Beneath this instruction is a listing; print exactly the lines in it starting at the line that contains "menú el país" and going through the line that contains "joseluissilleras@hotmail.com".

----- DATA

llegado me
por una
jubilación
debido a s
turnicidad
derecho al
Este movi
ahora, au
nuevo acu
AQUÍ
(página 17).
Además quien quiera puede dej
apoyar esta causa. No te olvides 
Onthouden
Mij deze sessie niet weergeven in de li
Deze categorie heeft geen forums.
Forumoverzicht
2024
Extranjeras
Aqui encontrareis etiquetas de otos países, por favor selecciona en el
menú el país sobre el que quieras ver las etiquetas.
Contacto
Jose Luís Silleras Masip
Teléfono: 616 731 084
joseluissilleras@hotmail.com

----------
----- DATA

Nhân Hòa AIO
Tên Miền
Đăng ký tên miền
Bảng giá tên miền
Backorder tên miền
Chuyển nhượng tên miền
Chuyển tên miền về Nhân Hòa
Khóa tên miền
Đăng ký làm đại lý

----------

RESULT:
menú el país sobre el que quieras ver las etiquetas.
Contacto
Jose Luís Silleras Masip
Teléfono: 616 731 084
joseluissilleras@hotmail.com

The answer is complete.